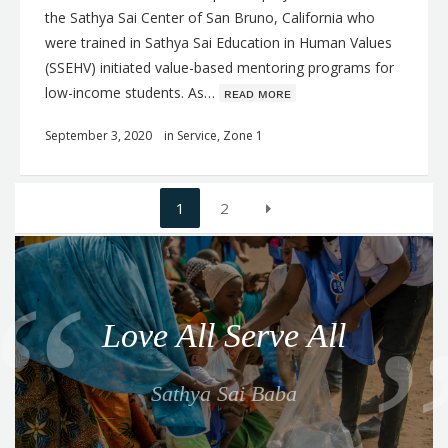
the Sathya Sai Center of San Bruno, California who
were trained in Sathya Sai Education in Human Values
(SSEHV) initiated value-based mentoring programs for
low-income students. As…
ʀᴇᴀᴅ ᴍᴏʀᴇ
September 3, 2020
in
Service
,
Zone 1
Posts
1
2
navigation
Q
u
o
Love All Serve All
t
e
Sathya Sai Baba
f
o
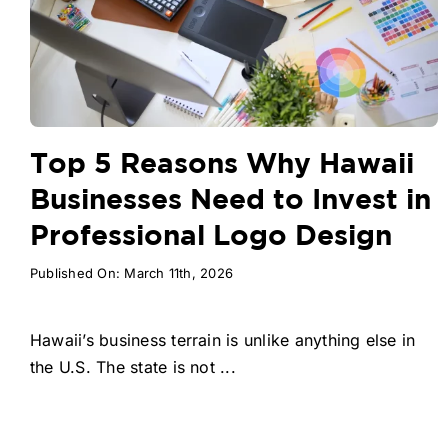
Top 5 Reasons Why Hawaii
Businesses Need to Invest in
Professional Logo Design
Published On: March 11th, 2026
Hawaii’s business terrain is unlike anything else in
the U.S. The state is not ...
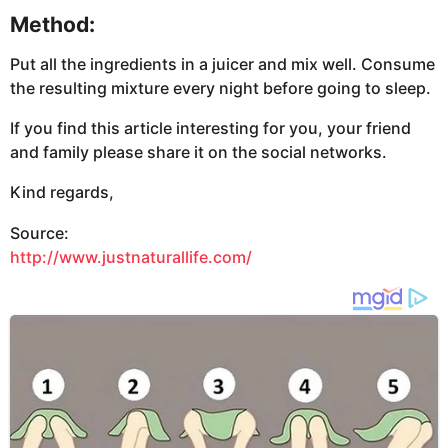
Method:
Put all the ingredients in a juicer and mix well. Consume
the resulting mixture every night before going to sleep.
If you find this article interesting for you, your friend
and family please share it on the social networks.
Kind regards,
Source:
http://www.justnaturallife.com/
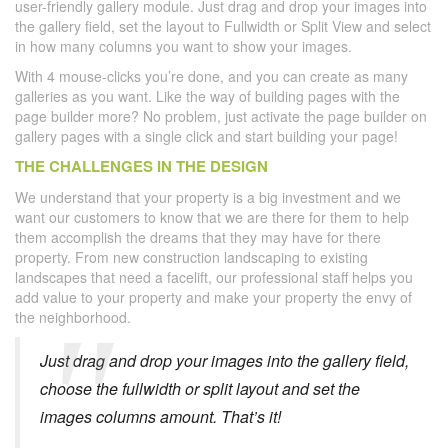
user-friendly gallery module. Just drag and drop your images into
the gallery field, set the layout to Fullwidth or Split View and select
in how many columns you want to show your images.
With 4 mouse-clicks you’re done, and you can create as many
galleries as you want. Like the way of building pages with the
page builder more? No problem, just activate the page builder on
gallery pages with a single click and start building your page!
THE CHALLENGES IN THE DESIGN
We understand that your property is a big investment and we
want our customers to know that we are there for them to help
them accomplish the dreams that they may have for there
property. From new construction landscaping to existing
landscapes that need a facelift, our professional staff helps you
add value to your property and make your property the envy of
the neighborhood.
Just drag and drop your images into the gallery field,
choose the fullwidth or split layout and set the
images columns amount. That’s it!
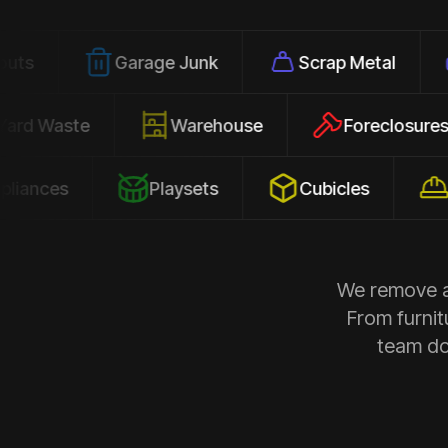
Garage Junk
Scrap Metal
Office
Yard Waste
Warehouse
Forec
s
Playsets
Cubicles
Constru
We remove al
From furnit
team doe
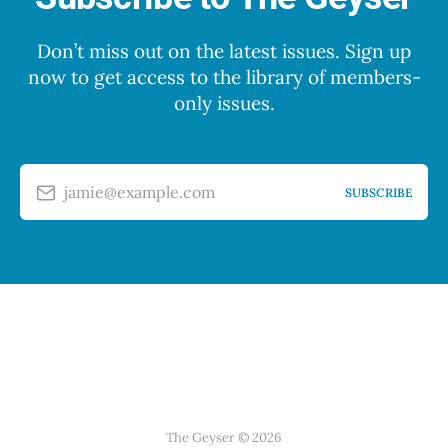
Don’t miss out on the latest issues. Sign up
now to get access to the library of members-
only issues.
jamie@example.com
SUBSCRIBE
The Geyser © 2026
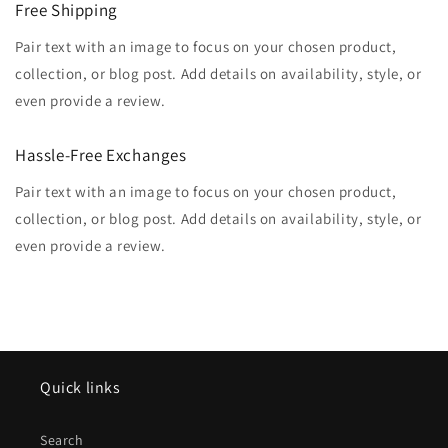
Free Shipping
Pair text with an image to focus on your chosen product,
collection, or blog post. Add details on availability, style, or
even provide a review.
Hassle-Free Exchanges
Pair text with an image to focus on your chosen product,
collection, or blog post. Add details on availability, style, or
even provide a review.
Quick links
Search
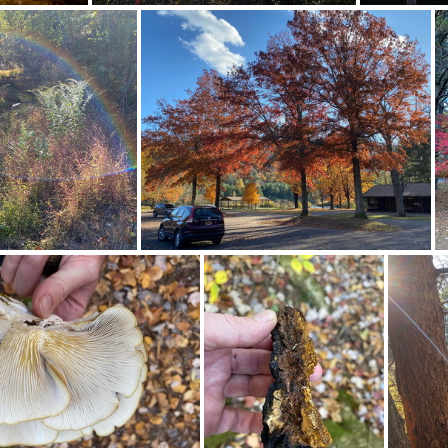
463484084 10163817831182542 4566754216099030760 n 18036835397183789
463637151 18369392104128043 8504204095423356129 n 18013993058341908
464082572 18369392086128043 21111842283935840 n 18023952602230059
464115292 10163832645227542 751903844300185913 n 18006334574670931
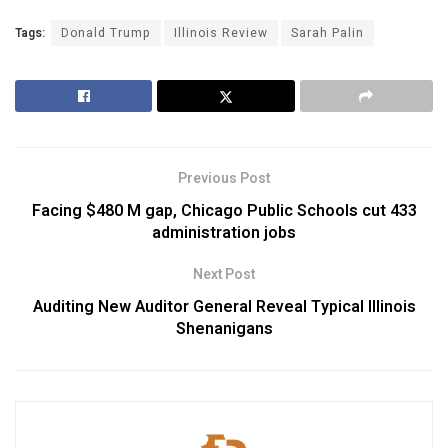
Tags:
Donald Trump
Illinois Review
Sarah Palin
Previous Post
Facing $480 M gap, Chicago Public Schools cut 433
administration jobs
Next Post
Auditing New Auditor General Reveal Typical Illinois
Shenanigans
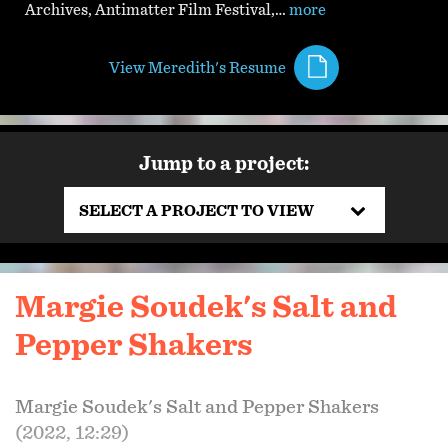
Archives, Antimatter Film Festival,…
more
View Meredith's Resume
Jump to a project:
SELECT A PROJECT TO VIEW
Margie Soudek's Salt and
Pepper Shakers
Margie Soudek's Salt and Pepper Shakers
(2022, 12:29)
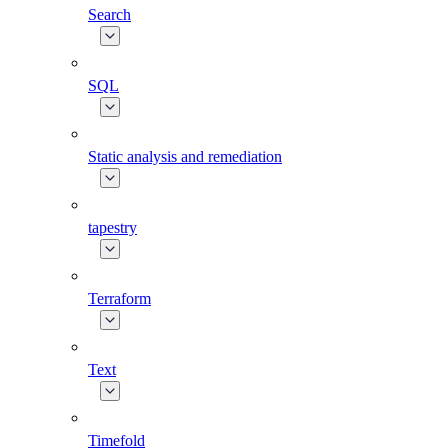
Search
SQL
Static analysis and remediation
tapestry
Terraform
Text
Timefold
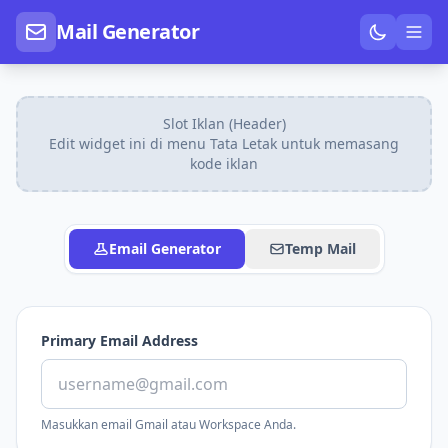
Mail Generator
Slot Iklan (Header)
Edit widget ini di menu Tata Letak untuk memasang
kode iklan
Email Generator
Temp Mail
Primary Email Address
Masukkan email Gmail atau Workspace Anda.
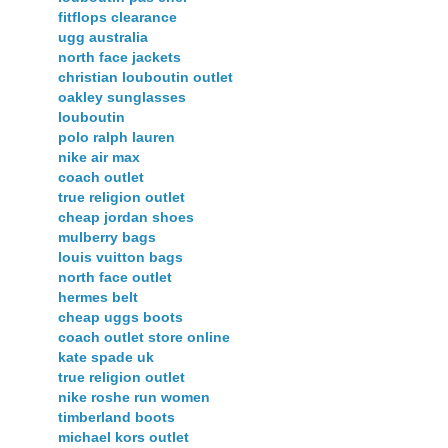
fitflops clearance
ugg australia
north face jackets
christian louboutin outlet
oakley sunglasses
louboutin
polo ralph lauren
nike air max
coach outlet
true religion outlet
cheap jordan shoes
mulberry bags
louis vuitton bags
north face outlet
hermes belt
cheap uggs boots
coach outlet store online
kate spade uk
true religion outlet
nike roshe run women
timberland boots
michael kors outlet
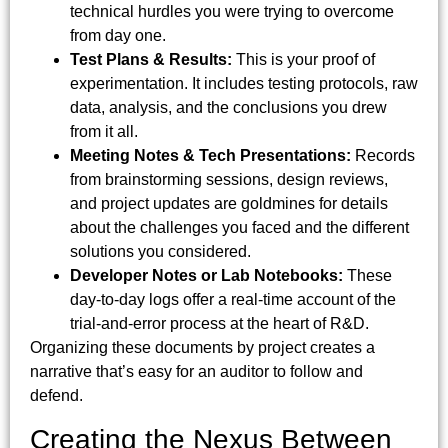
technical hurdles you were trying to overcome
from day one.
Test Plans & Results:
This is your proof of
experimentation. It includes testing protocols, raw
data, analysis, and the conclusions you drew
from it all.
Meeting Notes & Tech Presentations:
Records
from brainstorming sessions, design reviews,
and project updates are goldmines for details
about the challenges you faced and the different
solutions you considered.
Developer Notes or Lab Notebooks:
These
day-to-day logs offer a real-time account of the
trial-and-error process at the heart of R&D.
Organizing these documents by project creates a
narrative that’s easy for an auditor to follow and
defend.
Creating the Nexus Between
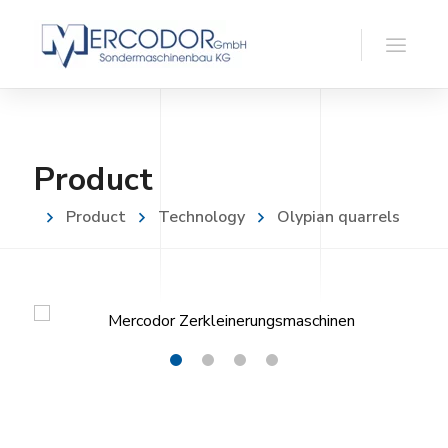
Product
Product
Technology
Olypian quarrels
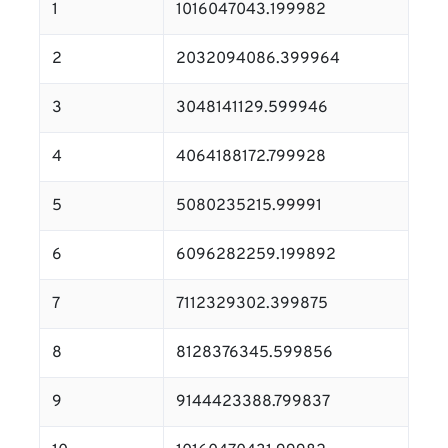
1
1016047043.199982
2
2032094086.399964
3
3048141129.599946
4
4064188172.799928
5
5080235215.99991
6
6096282259.199892
7
7112329302.399875
8
8128376345.599856
9
9144423388.799837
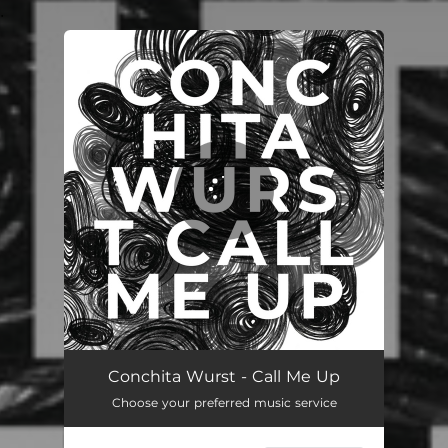
.
You're all set!
Conchita Wurst - Call Me Up
Choose your preferred music service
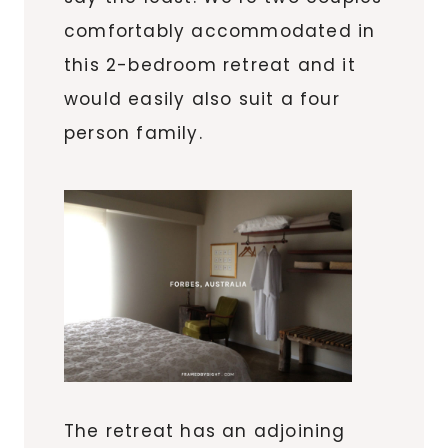
comfortably accommodated in
this 2-bedroom retreat and it
would easily also suit a four
person family.
The retreat has an adjoining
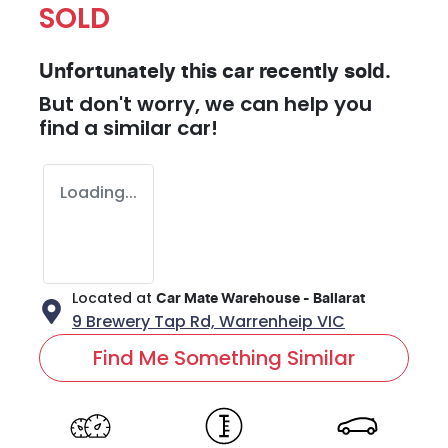
SOLD
Unfortunately this
car
recently sold.
But don't worry, we can help you
find a similar
car
!
Loading...
Located at
Car Mate Warehouse - Ballarat
9 Brewery Tap Rd,
Warrenheip
VIC
Find Me Something Similar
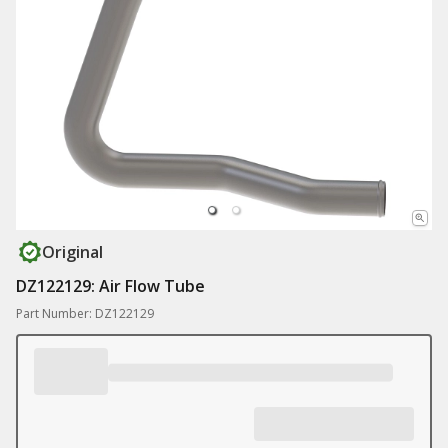
Original
DZ122129: Air Flow Tube
Part Number: DZ122129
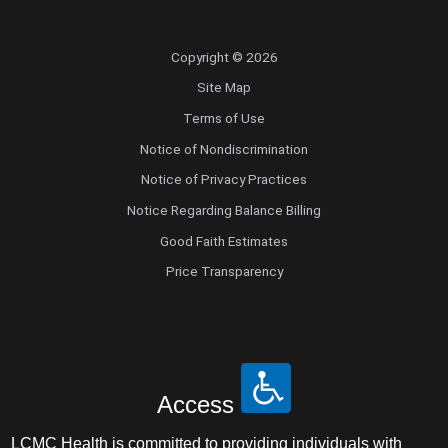
Copyright © 2026
Site Map
Terms of Use
Notice of Nondiscrimination
Notice of Privacy Practices
Notice Regarding Balance Billing
Good Faith Estimates
Price Transparency
Access
LCMC Health is committed to providing individuals with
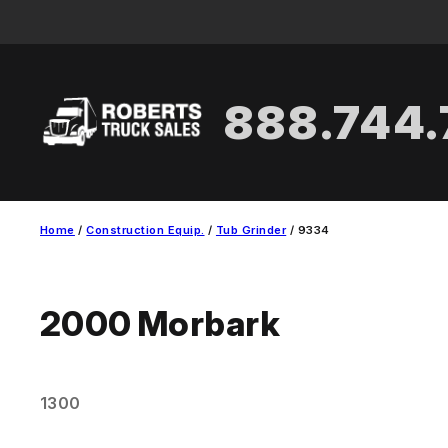
Skip
to
content
888.744
Home
/
Construction Equip.
/
Tub Grinder
/ 9334
2000
Morbark
1300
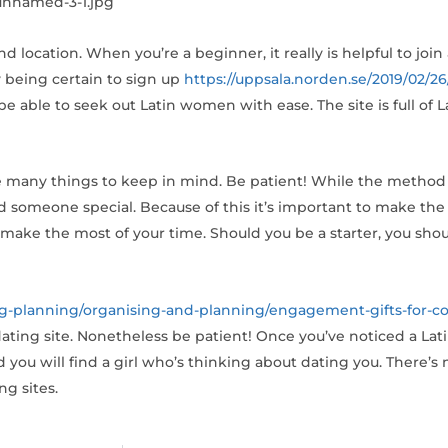
 location. When you’re a beginner, it really is helpful to join
 being certain to sign up
https://uppsala.norden.se/2019/02/26
’ll be able to seek out Latin women with ease. The site is full of
are many things to keep in mind. Be patient! While the method
 someone special. Because of this it’s important to make the
to make the most of your time. Should you be a starter, you sh
g-planning/organising-and-planning/engagement-gifts-for-co
 dating site. Nonetheless be patient! Once you’ve noticed a La
ou will find a girl who’s thinking about dating you. There’s
ng sites.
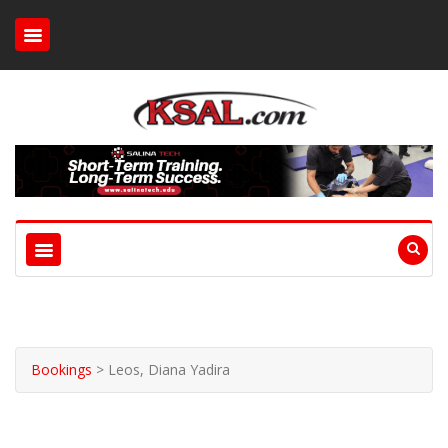
Bookings
>
Leos, Diana Yadira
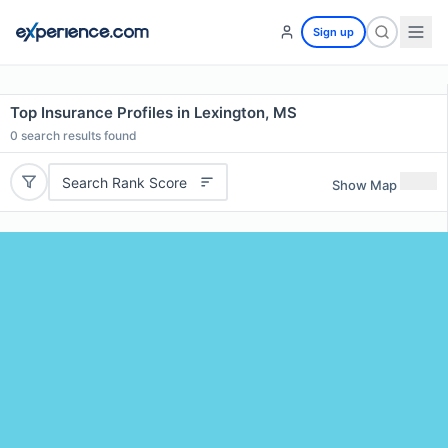
Sign up
Top Insurance Profiles in Lexington, MS
0
search results found
Search Rank Score
Show Map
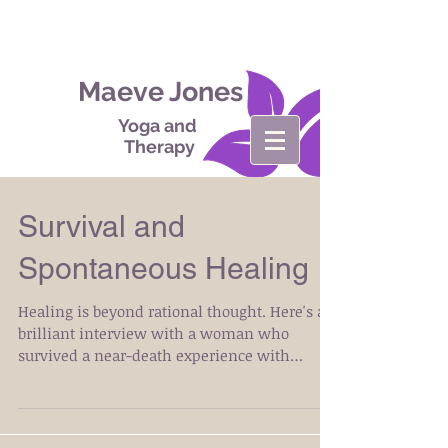
Maeve Jones
Yoga and
Therapy
Survival and
Spontaneous Healing
Healing is beyond rational thought. Here's a
brilliant interview with a woman who
survived a near-death experience with
Lymphoma and...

################

Return each entry exactly as it appears above, but exclude the pictures.

**RESPONSE BOX**
the Sathya Sai Center of San Bruno, California who
were trained in Sathya Sai Education in Human Values
(SSEHV) initiated value-based mentoring programs for
low-income students. As…
ʀᴇᴀᴅ ᴍᴏʀᴇ
September 3, 2020
in
Service
,
Zone 1
Posts
1
2
navigation
Q
u
o
Love All Serve All
t
e
Sathya Sai Baba
f
o
Top 5 Reasons Why Hawaii
Businesses Need to Invest in
Professional Logo Design
Published On: March 11th, 2026
Hawaii’s business terrain is unlike anything else in
the U.S. The state is not ...
Method:
Put all the ingredients in a juicer and mix well. Consume
the resulting mixture every night before going to sleep.
If you find this article interesting for you, your friend
and family please share it on the social networks.
Kind regards,
Source:
http://www.justnaturallife.com/
user-friendly gallery module. Just drag and drop your images into
the gallery field, set the layout to Fullwidth or Split View and select
in how many columns you want to show your images.
With 4 mouse-clicks you’re done, and you can create as many
galleries as you want. Like the way of building pages with the
page builder more? No problem, just activate the page builder on
gallery pages with a single click and start building your page!
THE CHALLENGES IN THE DESIGN
We understand that your property is a big investment and we
want our customers to know that we are there for them to help
them accomplish the dreams that they may have for there
property. From new construction landscaping to existing
landscapes that need a facelift, our professional staff helps you
add value to your property and make your property the envy of
the neighborhood.
Just drag and drop your images into the gallery field,
choose the fullwidth or split layout and set the
images columns amount. That’s it!
Garage Junk
Scrap Metal
Office
Yard Waste
Warehouse
Forec
s
Playsets
Cubicles
Constru
We remove al
From furnit
team doe
Don’t miss out on the latest issues. Sign up
now to get access to the library of members-
only issues.
jamie@example.com
SUBSCRIBE
The Geyser © 2026
Free Shipping
Pair text with an image to focus on your chosen product,
collection, or blog post. Add details on availability, style, or
even provide a review.
Hassle-Free Exchanges
Pair text with an image to focus on your chosen product,
collection, or blog post. Add details on availability, style, or
even provide a review.
Quick links
Search
463484084 10163817831182542 4566754216099030760 n 18036835397183789
463637151 18369392104128043 8504204095423356129 n 18013993058341908
464082572 18369392086128043 21111842283935840 n 18023952602230059
464115292 10163832645227542 751903844300185913 n 18006334574670931
Tags:
Donald Trump
Illinois Review
Sarah Palin
Previous Post
Facing $480 M gap, Chicago Public Schools cut 433
administration jobs
Next Post
Auditing New Auditor General Reveal Typical Illinois
Shenanigans
Archives, Antimatter Film Festival,…
more
View Meredith's Resume
Jump to a project:
SELECT A PROJECT TO VIEW
Margie Soudek's Salt and
Pepper Shakers
Margie Soudek's Salt and Pepper Shakers
(2022, 12:29)
Search
SQL
Static analysis and remediation
tapestry
Terraform
Text
Timefold
Mail Generator
Slot Iklan (Header)
Edit widget ini di menu Tata Letak untuk memasang
kode iklan
Email Generator
Temp Mail
Primary Email Address
Masukkan email Gmail atau Workspace Anda.
fitflops clearance
ugg australia
north face jackets
christian louboutin outlet
oakley sunglasses
louboutin
polo ralph lauren
nike air max
coach outlet
true religion outlet
cheap jordan shoes
mulberry bags
louis vuitton bags
north face outlet
hermes belt
cheap uggs boots
coach outlet store online
kate spade uk
true religion outlet
nike roshe run women
timberland boots
michael kors outlet
technical hurdles you were trying to overcome
from day one.
Test Plans & Results:
This is your proof of
experimentation. It includes testing protocols, raw
data, analysis, and the conclusions you drew
from it all.
Meeting Notes & Tech Presentations:
Records
from brainstorming sessions, design reviews,
and project updates are goldmines for details
about the challenges you faced and the different
solutions you considered.
Developer Notes or Lab Notebooks:
These
day-to-day logs offer a real-time account of the
trial-and-error process at the heart of R&D.
Organizing these documents by project creates a
narrative that’s easy for an auditor to follow and
defend.
Creating the Nexus Between
Product
Product
Technology
Olypian quarrels
1
1016047043.199982
2
2032094086.399964
3
3048141129.599946
4
4064188172.799928
5
5080235215.99991
6
6096282259.199892
7
7112329302.399875
8
8128376345.599856
9
9144423388.799837
.
You're all set!
Conchita Wurst - Call Me Up
Choose your preferred music service
comfortably accommodated in
this 2-bedroom retreat and it
would easily also suit a four
person family.
The retreat has an adjoining
SOLD
Unfortunately this
car
recently sold.
But don't worry, we can help you
find a similar
car
!
Loading...
Located at
Car Mate Warehouse - Ballarat
9 Brewery Tap Rd,
Warrenheip
VIC
Find Me Something Similar
Original
DZ122129: Air Flow Tube
Part Number: DZ122129
Copyright © 2026
Site Map
Terms of Use
Notice of Nondiscrimination
Notice of Privacy Practices
Notice Regarding Balance Billing
Good Faith Estimates
Price Transparency
Access
LCMC Health is committed to providing individuals with
Skip
to
content
888.744
Home
/
Construction Equip.
/
Tub Grinder
/ 9334
2000
Morbark
1300
 location. When you’re a beginner, it really is helpful to join
 being certain to sign up
https://uppsala.norden.se/2019/02/26
’ll be able to seek out Latin women with ease. The site is full of
are many things to keep in mind. Be patient! While the method
 someone special. Because of this it’s important to make the
to make the most of your time. Should you be a starter, you sh
g-planning/organising-and-planning/engagement-gifts-for-co
 dating site. Nonetheless be patient! Once you’ve noticed a La
ou will find a girl who’s thinking about dating you. There’s
ng sites.
Bookings
>
Leos, Diana Yadira
Sign up
Top Insurance Profiles in Lexington, MS
0
search results found
Search Rank Score
Show Map
Maeve Jones
Yoga and
Therapy
Survival and
Spontaneous Healing
Healing is beyond rational thought. Here's a
brilliant interview with a woman who
survived a near-death experience with
Lymphoma and...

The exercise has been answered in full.